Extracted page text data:
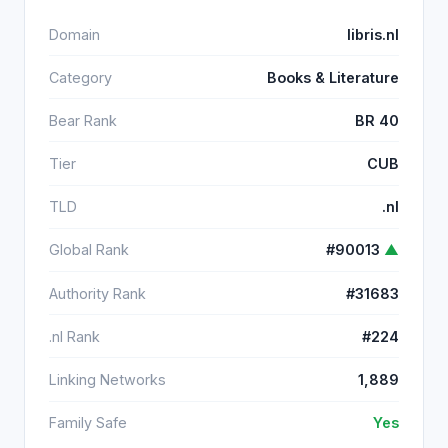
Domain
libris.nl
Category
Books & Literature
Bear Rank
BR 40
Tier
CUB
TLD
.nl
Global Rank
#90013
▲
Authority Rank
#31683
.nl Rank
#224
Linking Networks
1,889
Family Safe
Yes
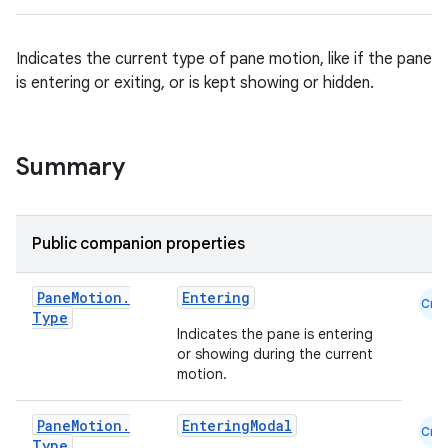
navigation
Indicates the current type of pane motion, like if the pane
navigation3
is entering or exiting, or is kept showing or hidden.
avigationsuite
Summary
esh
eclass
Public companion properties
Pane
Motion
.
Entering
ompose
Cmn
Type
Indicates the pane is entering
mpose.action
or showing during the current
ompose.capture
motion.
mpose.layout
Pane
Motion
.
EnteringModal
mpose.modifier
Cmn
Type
* * *
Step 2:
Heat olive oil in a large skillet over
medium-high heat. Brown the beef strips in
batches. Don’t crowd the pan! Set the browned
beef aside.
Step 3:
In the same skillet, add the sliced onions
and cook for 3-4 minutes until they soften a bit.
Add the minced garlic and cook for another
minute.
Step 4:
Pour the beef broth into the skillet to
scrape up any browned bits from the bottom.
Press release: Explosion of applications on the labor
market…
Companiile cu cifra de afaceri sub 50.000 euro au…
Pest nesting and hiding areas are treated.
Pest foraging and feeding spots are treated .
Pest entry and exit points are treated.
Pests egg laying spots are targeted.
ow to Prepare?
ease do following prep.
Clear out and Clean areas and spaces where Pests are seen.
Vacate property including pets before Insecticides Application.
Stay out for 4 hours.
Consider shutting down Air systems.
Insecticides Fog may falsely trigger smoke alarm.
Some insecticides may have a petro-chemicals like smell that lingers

TASK TO CARRY OUT
Reproduce exactly the entries above, limited to the lines from the one with "Stay out for 4 hours." through the one with "Some insecticides may", both included.

ANSWER TO THIS PROBLEM
Stay out for 4 hours.
Consider shutting down Air systems.
Insecticides Fog may falsely trigger smoke alarm.
Some insecticides may have a petro-chemicals like smell that lingers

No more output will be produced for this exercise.